◆ WORK TO BE COMPLETED: Nothing beyond the line containing "The Feminist Bride (543, 576)" should be printed; print each line exactly from the first line of the listing below through it.

◆ RECORDS PROVIDED:

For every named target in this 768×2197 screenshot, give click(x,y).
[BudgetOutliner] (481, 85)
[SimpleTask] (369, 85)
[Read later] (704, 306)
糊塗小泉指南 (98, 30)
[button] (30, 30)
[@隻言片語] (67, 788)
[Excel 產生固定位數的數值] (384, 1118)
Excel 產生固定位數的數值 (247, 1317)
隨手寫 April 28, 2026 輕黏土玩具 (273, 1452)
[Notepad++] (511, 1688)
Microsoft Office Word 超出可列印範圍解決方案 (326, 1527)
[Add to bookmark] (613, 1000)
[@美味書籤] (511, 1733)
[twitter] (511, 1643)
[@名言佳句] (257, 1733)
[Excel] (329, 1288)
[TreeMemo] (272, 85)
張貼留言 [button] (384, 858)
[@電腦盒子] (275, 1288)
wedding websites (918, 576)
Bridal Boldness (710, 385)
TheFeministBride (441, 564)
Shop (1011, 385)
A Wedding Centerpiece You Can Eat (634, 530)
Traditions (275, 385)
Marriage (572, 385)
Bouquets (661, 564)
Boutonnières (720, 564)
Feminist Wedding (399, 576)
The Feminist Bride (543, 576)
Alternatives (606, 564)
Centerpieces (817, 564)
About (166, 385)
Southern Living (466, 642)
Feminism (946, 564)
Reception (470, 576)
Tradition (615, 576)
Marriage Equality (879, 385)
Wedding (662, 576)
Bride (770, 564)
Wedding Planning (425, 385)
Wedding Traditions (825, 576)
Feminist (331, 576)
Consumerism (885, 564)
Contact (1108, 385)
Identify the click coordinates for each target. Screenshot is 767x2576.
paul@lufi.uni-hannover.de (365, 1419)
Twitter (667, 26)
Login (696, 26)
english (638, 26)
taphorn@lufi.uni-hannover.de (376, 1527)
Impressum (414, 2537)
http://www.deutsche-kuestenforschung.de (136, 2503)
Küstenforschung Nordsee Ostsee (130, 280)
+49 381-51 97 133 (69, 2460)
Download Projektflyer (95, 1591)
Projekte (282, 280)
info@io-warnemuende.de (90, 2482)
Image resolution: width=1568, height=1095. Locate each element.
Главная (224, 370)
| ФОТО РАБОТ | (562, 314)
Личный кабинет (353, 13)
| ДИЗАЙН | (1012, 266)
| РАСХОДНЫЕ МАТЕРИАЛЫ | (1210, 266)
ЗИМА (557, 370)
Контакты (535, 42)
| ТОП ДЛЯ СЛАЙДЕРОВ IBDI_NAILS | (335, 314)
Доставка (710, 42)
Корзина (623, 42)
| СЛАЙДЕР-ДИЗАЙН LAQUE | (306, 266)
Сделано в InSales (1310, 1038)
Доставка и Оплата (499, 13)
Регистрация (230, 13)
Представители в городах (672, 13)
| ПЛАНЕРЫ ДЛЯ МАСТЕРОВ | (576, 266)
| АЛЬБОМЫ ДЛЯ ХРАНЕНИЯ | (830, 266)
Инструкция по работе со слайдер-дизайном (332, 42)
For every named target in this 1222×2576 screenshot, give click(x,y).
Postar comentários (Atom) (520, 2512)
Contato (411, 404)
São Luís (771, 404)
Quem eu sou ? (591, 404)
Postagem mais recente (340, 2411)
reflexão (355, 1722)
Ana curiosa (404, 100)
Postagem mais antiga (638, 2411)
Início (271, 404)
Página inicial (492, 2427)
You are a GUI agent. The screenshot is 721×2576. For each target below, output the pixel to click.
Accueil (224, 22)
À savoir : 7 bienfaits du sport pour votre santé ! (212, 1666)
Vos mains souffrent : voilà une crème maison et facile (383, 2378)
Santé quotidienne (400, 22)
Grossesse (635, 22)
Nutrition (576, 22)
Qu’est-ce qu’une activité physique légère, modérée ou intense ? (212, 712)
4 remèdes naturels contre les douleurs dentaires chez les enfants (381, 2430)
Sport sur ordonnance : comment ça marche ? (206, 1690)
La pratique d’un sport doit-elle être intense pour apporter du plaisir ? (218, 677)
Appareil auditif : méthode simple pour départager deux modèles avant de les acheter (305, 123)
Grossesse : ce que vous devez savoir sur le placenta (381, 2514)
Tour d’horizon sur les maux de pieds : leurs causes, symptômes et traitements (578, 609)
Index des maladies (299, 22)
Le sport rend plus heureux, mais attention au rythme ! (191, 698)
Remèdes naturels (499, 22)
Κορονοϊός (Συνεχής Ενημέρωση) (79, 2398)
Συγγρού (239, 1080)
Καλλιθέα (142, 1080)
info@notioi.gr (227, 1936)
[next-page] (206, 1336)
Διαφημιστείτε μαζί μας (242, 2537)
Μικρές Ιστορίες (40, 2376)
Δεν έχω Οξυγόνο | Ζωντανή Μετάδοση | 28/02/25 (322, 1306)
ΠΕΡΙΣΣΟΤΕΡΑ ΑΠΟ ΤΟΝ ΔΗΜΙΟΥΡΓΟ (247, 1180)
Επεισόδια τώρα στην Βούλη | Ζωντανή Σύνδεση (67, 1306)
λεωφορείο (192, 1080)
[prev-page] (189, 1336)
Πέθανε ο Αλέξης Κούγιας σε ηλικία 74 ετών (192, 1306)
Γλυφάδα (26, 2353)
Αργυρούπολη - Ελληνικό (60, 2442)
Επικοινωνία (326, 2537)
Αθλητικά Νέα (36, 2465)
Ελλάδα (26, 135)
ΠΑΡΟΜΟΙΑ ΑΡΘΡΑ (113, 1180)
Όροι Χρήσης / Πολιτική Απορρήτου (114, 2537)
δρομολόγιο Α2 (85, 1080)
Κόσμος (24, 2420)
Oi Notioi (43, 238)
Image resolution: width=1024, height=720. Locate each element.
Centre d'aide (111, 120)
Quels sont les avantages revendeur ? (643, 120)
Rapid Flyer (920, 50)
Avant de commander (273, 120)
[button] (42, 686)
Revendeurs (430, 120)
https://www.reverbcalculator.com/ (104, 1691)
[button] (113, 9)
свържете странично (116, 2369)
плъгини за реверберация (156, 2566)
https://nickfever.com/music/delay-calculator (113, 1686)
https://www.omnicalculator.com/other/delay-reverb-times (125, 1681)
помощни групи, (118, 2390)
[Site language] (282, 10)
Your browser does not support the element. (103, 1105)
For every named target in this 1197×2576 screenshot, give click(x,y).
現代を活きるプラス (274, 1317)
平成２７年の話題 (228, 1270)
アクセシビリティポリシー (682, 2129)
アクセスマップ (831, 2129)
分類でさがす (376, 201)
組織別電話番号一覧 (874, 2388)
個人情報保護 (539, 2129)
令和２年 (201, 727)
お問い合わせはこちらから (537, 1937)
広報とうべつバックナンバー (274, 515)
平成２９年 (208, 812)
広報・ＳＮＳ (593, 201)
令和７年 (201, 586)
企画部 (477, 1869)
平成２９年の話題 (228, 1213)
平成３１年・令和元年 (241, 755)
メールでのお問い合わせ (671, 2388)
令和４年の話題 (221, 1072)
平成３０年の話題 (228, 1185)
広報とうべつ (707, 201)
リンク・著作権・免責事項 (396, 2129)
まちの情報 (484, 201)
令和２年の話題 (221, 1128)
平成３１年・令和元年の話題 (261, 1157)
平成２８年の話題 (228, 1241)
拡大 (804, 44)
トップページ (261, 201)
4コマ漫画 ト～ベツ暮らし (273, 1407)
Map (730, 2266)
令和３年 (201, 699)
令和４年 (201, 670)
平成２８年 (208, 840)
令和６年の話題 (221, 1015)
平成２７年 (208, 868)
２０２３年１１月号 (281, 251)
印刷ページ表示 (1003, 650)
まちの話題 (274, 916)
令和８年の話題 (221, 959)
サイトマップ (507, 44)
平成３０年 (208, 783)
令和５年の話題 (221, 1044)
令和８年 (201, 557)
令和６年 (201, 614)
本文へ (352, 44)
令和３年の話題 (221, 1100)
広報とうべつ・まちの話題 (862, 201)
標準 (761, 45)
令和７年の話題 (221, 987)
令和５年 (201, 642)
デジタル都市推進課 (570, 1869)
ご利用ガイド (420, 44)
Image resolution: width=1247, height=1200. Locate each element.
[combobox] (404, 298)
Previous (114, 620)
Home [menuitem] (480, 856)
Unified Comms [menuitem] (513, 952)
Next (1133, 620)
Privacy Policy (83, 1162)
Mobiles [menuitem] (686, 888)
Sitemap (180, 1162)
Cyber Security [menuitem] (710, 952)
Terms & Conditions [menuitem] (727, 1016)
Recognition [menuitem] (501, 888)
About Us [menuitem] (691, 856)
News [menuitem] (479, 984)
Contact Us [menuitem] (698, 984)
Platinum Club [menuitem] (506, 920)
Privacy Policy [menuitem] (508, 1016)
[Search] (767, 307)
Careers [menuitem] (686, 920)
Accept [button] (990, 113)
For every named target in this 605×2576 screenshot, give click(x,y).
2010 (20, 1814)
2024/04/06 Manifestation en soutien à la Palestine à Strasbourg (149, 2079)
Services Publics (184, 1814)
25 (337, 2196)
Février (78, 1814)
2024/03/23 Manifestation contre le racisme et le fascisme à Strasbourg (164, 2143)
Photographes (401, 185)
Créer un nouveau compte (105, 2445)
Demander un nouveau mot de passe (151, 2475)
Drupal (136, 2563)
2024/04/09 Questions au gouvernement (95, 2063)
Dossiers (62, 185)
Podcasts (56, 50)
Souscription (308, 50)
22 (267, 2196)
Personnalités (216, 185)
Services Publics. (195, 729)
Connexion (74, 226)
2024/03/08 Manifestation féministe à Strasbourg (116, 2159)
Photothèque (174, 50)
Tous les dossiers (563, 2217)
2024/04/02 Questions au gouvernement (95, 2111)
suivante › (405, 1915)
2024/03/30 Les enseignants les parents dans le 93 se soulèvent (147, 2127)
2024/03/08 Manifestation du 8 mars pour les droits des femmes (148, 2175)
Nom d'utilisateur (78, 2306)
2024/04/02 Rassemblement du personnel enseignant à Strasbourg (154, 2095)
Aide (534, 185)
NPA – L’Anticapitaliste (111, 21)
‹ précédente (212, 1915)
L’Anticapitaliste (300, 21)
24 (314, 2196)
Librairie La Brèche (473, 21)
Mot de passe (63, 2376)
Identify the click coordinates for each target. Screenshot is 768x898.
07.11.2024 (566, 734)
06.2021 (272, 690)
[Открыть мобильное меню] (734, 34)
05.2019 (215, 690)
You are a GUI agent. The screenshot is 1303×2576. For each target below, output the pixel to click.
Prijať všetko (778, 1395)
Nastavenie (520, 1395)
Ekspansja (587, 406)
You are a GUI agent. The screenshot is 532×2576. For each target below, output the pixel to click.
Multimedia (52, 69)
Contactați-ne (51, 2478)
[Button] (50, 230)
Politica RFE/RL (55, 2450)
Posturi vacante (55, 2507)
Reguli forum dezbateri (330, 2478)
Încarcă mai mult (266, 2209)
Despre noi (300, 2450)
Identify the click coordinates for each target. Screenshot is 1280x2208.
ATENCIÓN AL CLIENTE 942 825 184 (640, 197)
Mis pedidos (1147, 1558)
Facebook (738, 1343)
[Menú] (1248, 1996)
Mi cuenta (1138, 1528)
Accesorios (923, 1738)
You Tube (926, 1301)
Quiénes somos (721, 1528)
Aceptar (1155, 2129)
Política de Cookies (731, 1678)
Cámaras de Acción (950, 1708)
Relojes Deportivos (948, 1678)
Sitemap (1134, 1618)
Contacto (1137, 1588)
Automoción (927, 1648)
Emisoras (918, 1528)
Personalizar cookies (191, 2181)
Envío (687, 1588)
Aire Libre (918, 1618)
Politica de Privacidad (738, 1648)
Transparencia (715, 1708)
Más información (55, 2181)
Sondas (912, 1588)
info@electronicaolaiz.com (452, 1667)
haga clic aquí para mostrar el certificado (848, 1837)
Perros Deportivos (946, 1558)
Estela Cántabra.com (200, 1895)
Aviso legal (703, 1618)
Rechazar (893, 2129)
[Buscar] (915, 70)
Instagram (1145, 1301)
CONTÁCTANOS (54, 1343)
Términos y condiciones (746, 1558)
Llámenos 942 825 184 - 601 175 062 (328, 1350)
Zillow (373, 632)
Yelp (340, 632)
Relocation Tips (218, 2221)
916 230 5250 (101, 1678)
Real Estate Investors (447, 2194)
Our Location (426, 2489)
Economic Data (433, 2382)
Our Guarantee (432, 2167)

◆ YOUR RESPONSE:
For every named target in this 768×2197 screenshot, give click(x,y).
[BudgetOutliner] (481, 85)
[SimpleTask] (369, 85)
[Read later] (704, 306)
糊塗小泉指南 (98, 30)
[button] (30, 30)
[@隻言片語] (67, 788)
[Excel 產生固定位數的數值] (384, 1118)
Excel 產生固定位數的數值 (247, 1317)
隨手寫 April 28, 2026 輕黏土玩具 (273, 1452)
[Notepad++] (511, 1688)
Microsoft Office Word 超出可列印範圍解決方案 (326, 1527)
[Add to bookmark] (613, 1000)
[@美味書籤] (511, 1733)
[twitter] (511, 1643)
[@名言佳句] (257, 1733)
[Excel] (329, 1288)
[TreeMemo] (272, 85)
張貼留言 [button] (384, 858)
[@電腦盒子] (275, 1288)
wedding websites (918, 576)
Bridal Boldness (710, 385)
TheFeministBride (441, 564)
Shop (1011, 385)
A Wedding Centerpiece You Can Eat (634, 530)
Traditions (275, 385)
Marriage (572, 385)
Bouquets (661, 564)
Boutonnières (720, 564)
Feminist Wedding (399, 576)
The Feminist Bride (543, 576)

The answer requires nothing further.